An Image-Based Data-Driven Model for Texture Inspection of Ground Workpieces

Sensors (Basel). 2022 Jul 11;22(14):5192. doi: 10.3390/s22145192.

Abstract

Nowadays, the grinding process is mostly automatic, yet post-grinding quality inspection is mostly carried out manually. Although the conventional inspection technique may have cumbersome setup and tuning processes, the data-driven model, with its vision-based dataset, provides an opportunity to automate the inspection process. In this study, a convolutional neural network technique with transfer learning is proposed for three kinds of inspections based on 750-1000 surface raw images of the ground workpieces in each task: classifying the grit number of the abrasive belt that grinds the workpiece, estimating the surface roughness of the ground workpiece, and classifying the degree of wear of the abrasive belts.
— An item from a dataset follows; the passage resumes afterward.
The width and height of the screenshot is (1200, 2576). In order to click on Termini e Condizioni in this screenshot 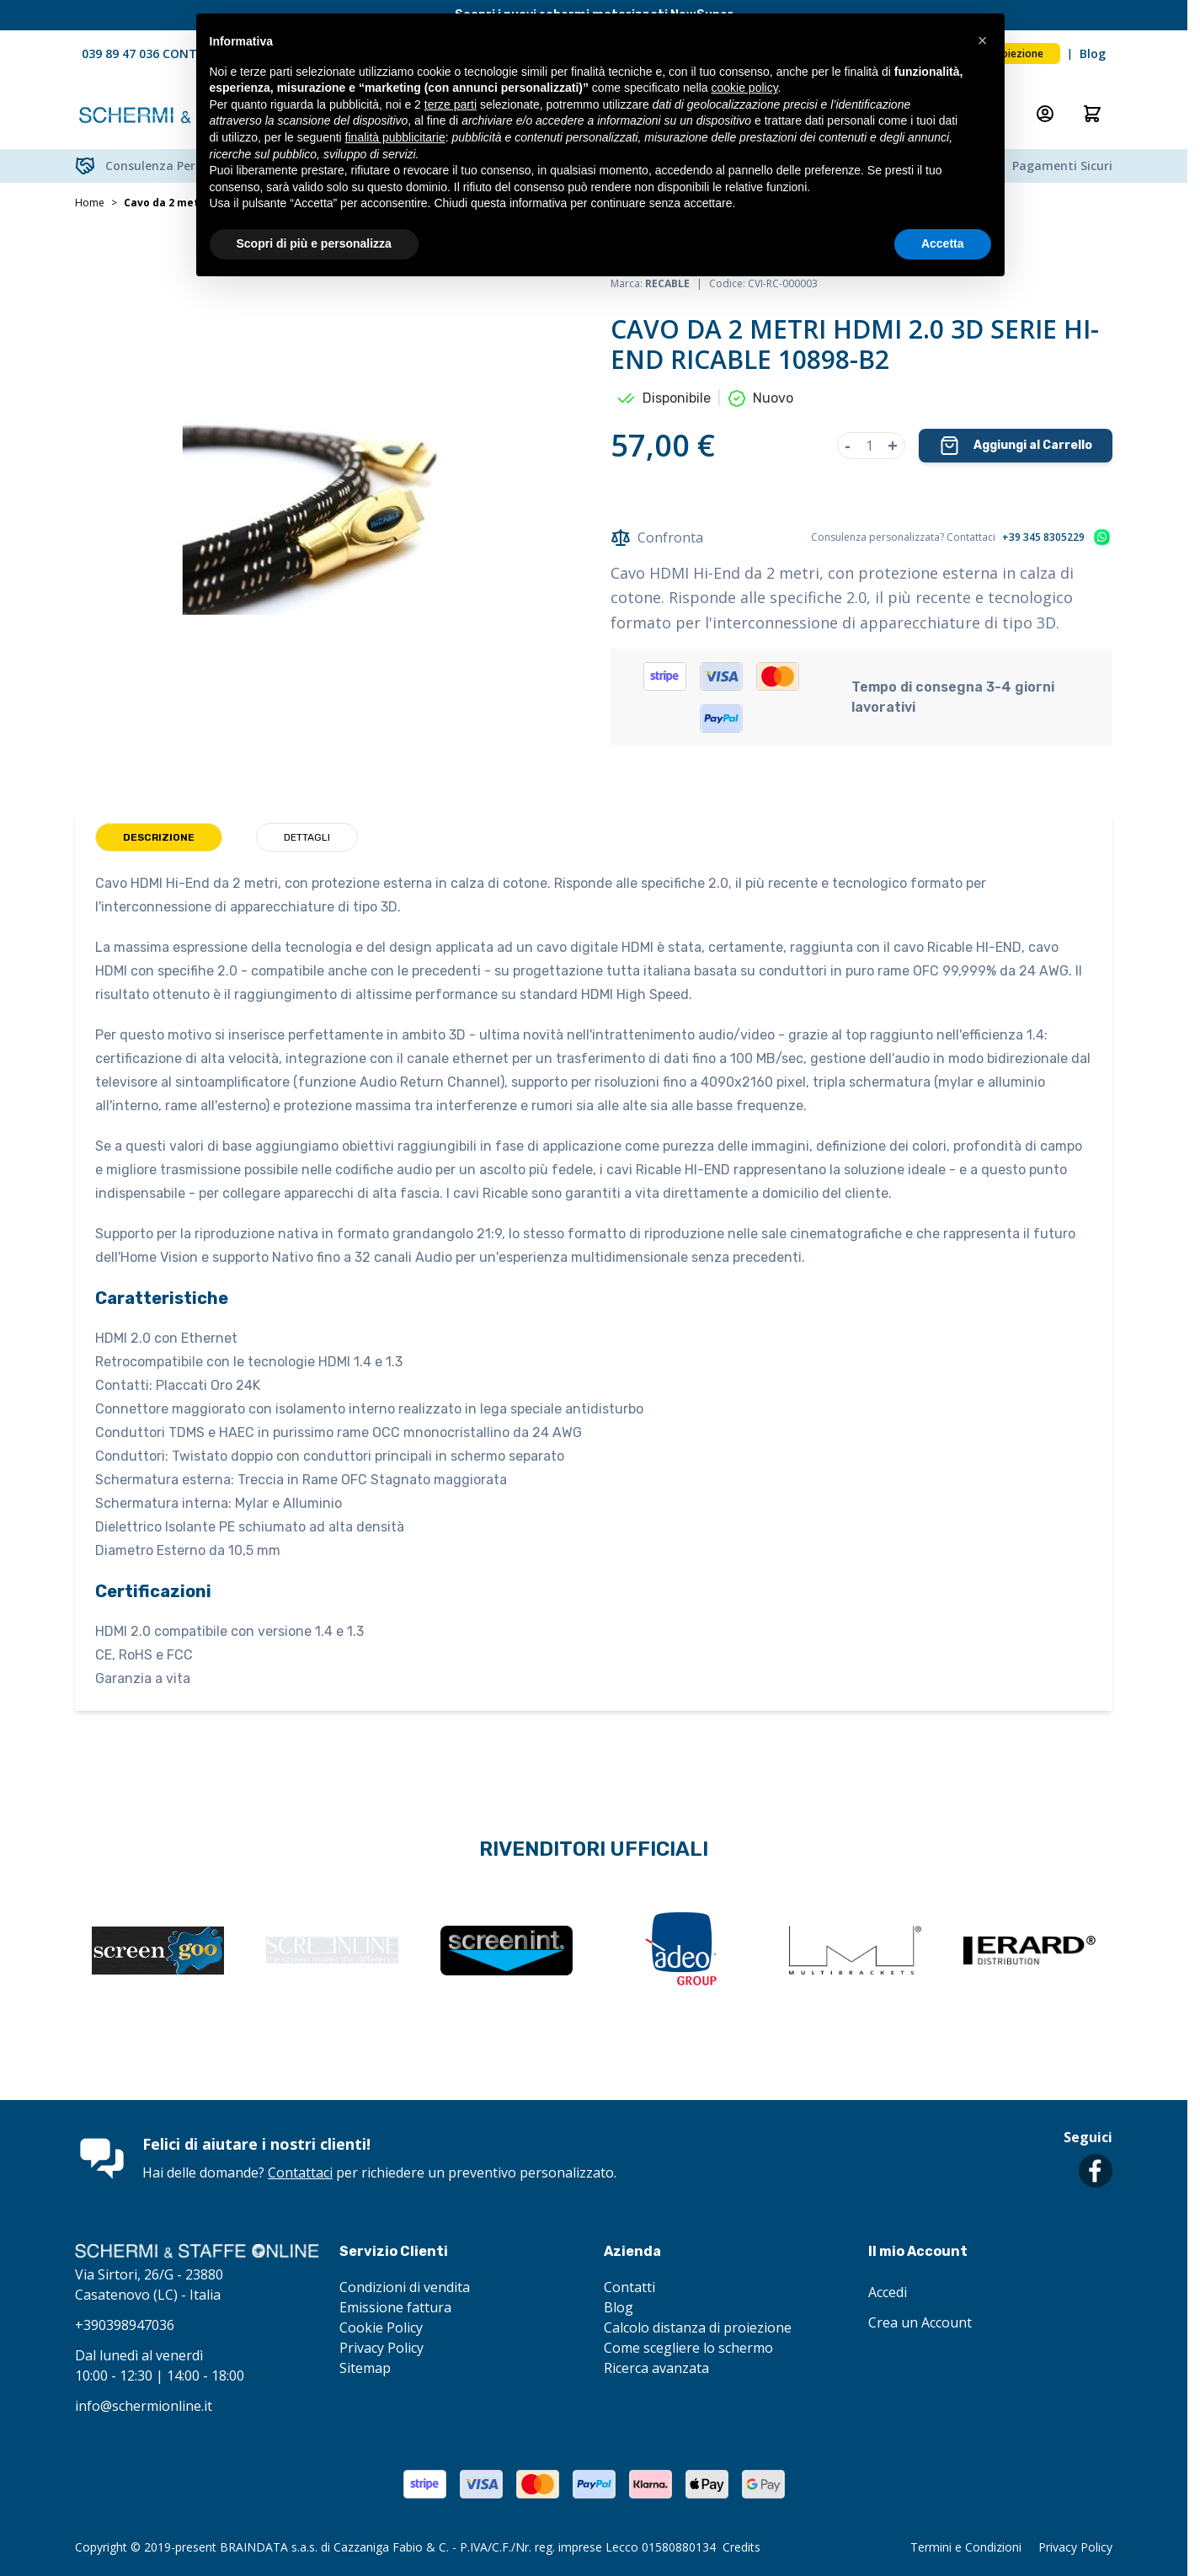, I will do `click(965, 2547)`.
The results show that a deep convolutional neural network can recognize the texture on the abrasive surface images and that the classification model can achieve an accuracy of 0.9 or higher. In addition, the external coaxial white light was the most suitable light source among the three tested light sources: the external coaxial white light, the high-angle ring light, and the external coaxial red light. Finally, the model that classifies the degree of wear of the abrasive belts can also be utilized as the abrasive belt life estimator.

Keywords: abrasive belt; convolution neural networks; grinding; grit number; surface images; surface roughness; transfer learning.